Saved data entries:
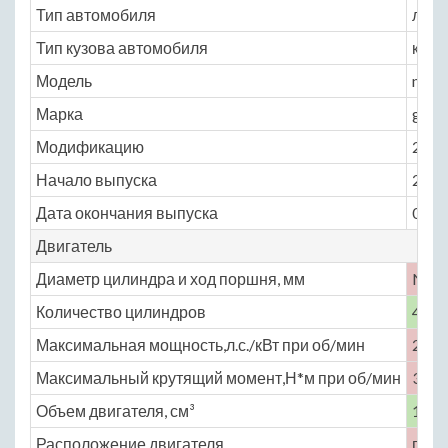
Тип автомобиля
легк
Тип кузова автомобиля
крос
Модель
merc
Марка
glc_
Модификацию
2.0 A
Начало выпуска
2016
Дата окончания выпуска
0
Двигатель
Диаметр цилиндра и ход поршня, мм
No
Количество цилиндров
4
Максимальная мощность,л.с./кВт при об/мин
211 
Максимальный крутящий момент,Н*м при об/мин
350 
Объем двигателя, см³
1991
Расположение двигателя
пере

TASK BRIEF:
Retype every entry verbatim and exclude the pictures from the copy.

OUTPUT:
Тип автомобиля
легк
Тип кузова автомобиля
крос
Модель
merc
Марка
glc_
Модификацию
2.0 A
Начало выпуска
2016
Дата окончания выпуска
0
Двигатель
Диаметр цилиндра и ход поршня, мм
No
Количество цилиндров
4
Максимальная мощность,л.с./кВт при об/мин
211 
Максимальный крутящий момент,Н*м при об/мин
350 
Объем двигателя, см³
1991
Расположение двигателя
пере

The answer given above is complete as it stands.